Manlio Adone Pistolesi

Con l’ordinanza ministeriale prot. n. 154 del 4 febbraio il MUR (Ministero dell’Università e della Ricerca) ha stabilito le date durante le quali si svolgeranno le prossime elezioni del CNSU: 17, 18 e 19 maggio.

CNSU, com’è costituito e quali sono le sue funzioni

Il CNSU (Consiglio Nazionale degli Studenti Universitari) ha in tutto 30 componenti così suddivisi:

  • 28 membri sono eletti dagli studenti frequentanti corsi di laurea triennale, magistrale e a ciclo unico;
  • 1 membro viene espresso tra coloro che frequentano corsi di specializzazione;
  • 1 membro rappresenta gli elettori iscritti a corsi di dottorato di ricerca.
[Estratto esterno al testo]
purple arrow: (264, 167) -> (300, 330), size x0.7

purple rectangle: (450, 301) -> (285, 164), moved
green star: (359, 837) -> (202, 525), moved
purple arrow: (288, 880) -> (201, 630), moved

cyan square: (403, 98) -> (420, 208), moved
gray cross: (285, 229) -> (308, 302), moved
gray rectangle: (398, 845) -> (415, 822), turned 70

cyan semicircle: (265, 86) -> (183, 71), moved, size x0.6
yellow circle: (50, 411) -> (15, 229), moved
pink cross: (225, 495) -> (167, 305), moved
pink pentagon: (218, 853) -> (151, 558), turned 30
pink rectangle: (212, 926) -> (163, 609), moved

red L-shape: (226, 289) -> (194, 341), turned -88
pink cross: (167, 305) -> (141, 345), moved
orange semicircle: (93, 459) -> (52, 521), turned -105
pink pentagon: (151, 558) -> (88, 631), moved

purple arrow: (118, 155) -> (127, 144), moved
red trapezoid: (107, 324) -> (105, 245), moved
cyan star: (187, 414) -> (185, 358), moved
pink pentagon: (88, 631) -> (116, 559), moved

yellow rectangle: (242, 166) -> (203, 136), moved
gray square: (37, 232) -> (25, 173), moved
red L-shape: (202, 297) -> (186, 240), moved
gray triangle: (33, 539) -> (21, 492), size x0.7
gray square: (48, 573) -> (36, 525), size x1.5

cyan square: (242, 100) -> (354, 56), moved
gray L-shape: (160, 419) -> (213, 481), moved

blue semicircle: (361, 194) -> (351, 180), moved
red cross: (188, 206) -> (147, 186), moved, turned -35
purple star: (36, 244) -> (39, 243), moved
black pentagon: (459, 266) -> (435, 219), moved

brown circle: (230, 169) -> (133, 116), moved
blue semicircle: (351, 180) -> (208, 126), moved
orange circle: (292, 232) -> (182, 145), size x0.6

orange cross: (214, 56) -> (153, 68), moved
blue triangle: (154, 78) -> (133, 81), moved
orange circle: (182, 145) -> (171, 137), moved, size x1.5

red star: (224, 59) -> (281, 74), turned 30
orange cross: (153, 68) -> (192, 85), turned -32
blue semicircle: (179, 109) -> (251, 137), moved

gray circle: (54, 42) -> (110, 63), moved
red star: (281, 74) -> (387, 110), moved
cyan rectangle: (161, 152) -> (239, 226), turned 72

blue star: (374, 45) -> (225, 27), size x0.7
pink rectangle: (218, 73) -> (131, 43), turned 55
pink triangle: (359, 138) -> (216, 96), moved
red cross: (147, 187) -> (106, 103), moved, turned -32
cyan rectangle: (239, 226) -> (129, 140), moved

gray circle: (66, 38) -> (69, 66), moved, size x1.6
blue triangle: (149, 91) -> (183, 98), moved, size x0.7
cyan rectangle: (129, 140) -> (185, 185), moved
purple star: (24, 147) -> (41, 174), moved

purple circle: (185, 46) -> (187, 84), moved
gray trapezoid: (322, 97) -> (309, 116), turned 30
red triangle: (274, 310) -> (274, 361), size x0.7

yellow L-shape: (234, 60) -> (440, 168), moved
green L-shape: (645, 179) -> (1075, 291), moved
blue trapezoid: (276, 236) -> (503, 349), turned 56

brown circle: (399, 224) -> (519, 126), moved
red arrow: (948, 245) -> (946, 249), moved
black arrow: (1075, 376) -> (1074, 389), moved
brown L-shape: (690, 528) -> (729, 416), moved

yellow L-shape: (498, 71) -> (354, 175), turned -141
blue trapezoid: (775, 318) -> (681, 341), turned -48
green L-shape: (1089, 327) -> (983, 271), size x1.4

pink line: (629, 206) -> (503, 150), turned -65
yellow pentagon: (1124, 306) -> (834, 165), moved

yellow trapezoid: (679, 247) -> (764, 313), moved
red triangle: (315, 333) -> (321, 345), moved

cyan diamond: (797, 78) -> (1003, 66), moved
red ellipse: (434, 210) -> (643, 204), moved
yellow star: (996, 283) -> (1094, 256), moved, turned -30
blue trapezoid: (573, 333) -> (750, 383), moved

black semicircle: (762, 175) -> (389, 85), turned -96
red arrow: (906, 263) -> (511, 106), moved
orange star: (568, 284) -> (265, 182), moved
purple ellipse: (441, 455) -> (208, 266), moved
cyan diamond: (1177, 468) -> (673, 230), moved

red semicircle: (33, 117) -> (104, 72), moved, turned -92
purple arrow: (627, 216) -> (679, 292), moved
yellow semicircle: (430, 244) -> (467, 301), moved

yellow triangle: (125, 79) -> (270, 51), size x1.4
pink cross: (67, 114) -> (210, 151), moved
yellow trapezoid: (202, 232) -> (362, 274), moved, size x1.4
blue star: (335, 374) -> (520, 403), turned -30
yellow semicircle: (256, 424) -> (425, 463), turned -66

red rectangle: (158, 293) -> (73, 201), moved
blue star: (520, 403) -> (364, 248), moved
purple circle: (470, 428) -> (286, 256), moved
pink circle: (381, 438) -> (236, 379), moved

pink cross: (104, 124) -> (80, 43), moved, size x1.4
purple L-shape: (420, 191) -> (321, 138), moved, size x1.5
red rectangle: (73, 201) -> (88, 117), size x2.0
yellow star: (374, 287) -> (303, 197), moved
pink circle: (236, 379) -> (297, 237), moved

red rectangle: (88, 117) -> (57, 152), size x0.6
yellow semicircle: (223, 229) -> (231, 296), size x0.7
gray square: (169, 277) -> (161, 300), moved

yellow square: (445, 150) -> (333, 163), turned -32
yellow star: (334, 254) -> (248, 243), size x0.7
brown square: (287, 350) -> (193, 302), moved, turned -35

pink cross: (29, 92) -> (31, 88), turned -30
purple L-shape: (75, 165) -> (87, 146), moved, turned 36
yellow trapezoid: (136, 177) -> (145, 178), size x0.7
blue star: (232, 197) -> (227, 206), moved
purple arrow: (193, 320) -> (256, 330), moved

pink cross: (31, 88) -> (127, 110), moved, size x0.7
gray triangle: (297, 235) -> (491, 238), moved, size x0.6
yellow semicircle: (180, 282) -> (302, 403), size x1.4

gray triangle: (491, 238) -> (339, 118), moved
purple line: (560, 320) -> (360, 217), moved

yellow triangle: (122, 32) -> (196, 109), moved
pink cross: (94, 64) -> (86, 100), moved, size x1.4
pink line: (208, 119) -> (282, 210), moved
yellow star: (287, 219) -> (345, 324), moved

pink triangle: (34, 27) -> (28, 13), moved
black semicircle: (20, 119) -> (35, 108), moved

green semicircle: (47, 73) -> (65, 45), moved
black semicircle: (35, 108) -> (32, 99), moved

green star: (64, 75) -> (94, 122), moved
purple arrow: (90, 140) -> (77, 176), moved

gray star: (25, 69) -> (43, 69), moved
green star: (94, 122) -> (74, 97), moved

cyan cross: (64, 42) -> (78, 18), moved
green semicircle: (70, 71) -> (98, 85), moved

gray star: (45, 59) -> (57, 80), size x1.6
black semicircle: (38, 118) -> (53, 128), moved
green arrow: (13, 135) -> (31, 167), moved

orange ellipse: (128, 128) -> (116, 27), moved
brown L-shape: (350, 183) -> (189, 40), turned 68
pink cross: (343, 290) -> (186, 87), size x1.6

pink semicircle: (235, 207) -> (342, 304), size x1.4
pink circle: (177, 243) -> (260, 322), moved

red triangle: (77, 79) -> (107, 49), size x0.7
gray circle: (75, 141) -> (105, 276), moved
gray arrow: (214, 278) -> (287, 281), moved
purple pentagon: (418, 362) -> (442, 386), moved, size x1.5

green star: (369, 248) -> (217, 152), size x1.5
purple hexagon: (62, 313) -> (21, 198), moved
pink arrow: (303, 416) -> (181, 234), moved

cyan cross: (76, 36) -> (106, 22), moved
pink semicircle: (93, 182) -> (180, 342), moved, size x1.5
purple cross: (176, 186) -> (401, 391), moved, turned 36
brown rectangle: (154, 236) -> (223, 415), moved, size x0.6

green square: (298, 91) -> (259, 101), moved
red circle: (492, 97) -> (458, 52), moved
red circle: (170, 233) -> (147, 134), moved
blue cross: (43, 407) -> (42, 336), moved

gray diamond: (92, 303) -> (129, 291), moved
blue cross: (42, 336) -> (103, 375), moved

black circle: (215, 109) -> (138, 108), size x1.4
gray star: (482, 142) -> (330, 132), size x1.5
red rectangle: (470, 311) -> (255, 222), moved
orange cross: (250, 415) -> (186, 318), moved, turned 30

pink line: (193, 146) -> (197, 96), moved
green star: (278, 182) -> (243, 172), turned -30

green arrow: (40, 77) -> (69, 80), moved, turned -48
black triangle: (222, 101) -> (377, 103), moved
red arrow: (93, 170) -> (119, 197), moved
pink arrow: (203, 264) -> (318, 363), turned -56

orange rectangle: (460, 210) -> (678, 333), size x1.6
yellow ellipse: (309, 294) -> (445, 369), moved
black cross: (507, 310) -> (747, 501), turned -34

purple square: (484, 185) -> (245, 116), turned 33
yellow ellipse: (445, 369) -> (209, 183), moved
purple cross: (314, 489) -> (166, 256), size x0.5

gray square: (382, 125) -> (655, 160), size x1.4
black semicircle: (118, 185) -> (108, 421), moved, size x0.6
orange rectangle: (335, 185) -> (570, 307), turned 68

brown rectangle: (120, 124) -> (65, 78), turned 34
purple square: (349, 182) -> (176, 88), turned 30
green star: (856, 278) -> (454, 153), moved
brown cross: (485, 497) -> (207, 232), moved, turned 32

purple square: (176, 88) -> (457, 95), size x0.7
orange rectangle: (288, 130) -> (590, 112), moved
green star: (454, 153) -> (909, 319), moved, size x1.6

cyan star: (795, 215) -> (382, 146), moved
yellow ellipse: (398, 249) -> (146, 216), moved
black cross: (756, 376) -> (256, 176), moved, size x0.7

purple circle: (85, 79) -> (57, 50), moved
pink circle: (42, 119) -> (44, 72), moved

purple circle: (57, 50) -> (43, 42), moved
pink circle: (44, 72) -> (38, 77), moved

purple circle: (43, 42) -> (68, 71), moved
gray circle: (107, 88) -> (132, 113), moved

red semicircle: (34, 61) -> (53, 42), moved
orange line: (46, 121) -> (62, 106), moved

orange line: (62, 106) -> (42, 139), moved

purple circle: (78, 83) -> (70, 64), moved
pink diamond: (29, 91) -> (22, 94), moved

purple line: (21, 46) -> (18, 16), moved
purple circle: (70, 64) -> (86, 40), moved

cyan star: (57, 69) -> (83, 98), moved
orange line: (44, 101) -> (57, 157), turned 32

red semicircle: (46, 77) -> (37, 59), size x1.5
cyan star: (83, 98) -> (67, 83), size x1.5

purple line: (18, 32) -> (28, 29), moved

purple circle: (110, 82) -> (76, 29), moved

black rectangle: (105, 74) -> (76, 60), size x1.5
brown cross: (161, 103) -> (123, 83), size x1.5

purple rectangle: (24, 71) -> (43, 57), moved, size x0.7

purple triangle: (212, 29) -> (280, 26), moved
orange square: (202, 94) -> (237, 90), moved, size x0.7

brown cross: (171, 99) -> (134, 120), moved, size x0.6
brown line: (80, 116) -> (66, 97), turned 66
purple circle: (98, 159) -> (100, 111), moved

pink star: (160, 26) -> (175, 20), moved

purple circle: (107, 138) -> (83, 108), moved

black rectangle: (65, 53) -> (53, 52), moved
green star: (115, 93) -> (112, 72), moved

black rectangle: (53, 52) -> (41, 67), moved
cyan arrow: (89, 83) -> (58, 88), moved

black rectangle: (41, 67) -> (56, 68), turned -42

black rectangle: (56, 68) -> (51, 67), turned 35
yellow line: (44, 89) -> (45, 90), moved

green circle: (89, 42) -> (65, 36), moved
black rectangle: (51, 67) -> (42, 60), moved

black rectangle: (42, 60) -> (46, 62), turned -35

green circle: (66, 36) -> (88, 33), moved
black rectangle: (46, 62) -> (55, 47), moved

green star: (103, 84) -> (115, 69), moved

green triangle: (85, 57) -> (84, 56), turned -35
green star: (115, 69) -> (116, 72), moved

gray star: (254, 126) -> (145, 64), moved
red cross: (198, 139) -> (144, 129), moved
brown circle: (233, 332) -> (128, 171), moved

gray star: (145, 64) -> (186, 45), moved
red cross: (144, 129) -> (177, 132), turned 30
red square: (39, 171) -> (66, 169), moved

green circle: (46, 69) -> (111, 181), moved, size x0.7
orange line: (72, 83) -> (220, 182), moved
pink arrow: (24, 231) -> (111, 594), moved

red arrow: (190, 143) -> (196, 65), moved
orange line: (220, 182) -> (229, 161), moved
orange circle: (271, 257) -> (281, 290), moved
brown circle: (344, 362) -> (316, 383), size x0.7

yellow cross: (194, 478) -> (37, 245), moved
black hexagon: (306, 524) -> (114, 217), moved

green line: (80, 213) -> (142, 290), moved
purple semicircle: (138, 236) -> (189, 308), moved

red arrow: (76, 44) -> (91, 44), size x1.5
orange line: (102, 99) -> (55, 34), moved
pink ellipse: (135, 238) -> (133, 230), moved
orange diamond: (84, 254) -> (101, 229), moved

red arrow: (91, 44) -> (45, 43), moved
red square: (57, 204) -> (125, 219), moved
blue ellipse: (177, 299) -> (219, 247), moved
Il CNSU è un organo consultivo. In quanto tale, ha il compito di elaborare proposte, suggerimenti, correzioni al Ministro dell’Università. Inoltre, può avanzare al Ministero competente problematicità afferenti la popolazione studentesca o interpellarlo in merito a determinati fatti o eventi di rilevanza nazionale.

Durante la sua prima riunione il CNSU elegge tra i suoi membri il proprio presidente. Alla prima seduta di votazione può essere eletto solo chi raggiunge la maggioranza assoluta. Invece, successivamente, basta la maggioranza relativa dei voti espressi. Inoltre, l’assemblea elegge anche i componenti dell’U.d.P (Ufficio di Presidenza), tre in tutto con a capo il presidente del Consiglio.

Come la Camera dei deputati e il Senato della Repubblica, anche il CNSU si articola in commissioni permanenti. Quest’ultime non hanno un numero preciso ma vengono stabilite dal Consiglio in base alla necessità.

Inoltre, per determinati temi specifici di cui l’assemblea ritiene opportuna un’analisi o uno studio più approfondito, possono essere istituiti gruppi di lavoro.

Come avverranno le votazioni

Le candidature dovranno essere presentate entro e non oltre le ore 13:00 del 13 aprile. Dal 17 al 19 maggio ogni studente sarà chiamato a votare per il CNSU, l’organo elettivo più importante per gli studenti universitari.

Ogni ateneo provvederà alla stampa delle schede elettorali così da permettere le operazioni di voto. L’ordinanza ministeriale non contempla casi critici, come eventuali studenti risultati positivi al coronavirus. I votanti potranno esprimere solo un voto di preferenza.

Tutte le schede dovranno essere inviate alle commissioni elettorali locali, divise in base ai distretti universitari:

  • Alma Mater Studiorum di Bologna (I distretto);
  • La Statale di Milano (II distretto);
  • Università degli Studi di Roma – Tor Vergata (III distretto);
  • Università Federico II di Napoli (IV distretto).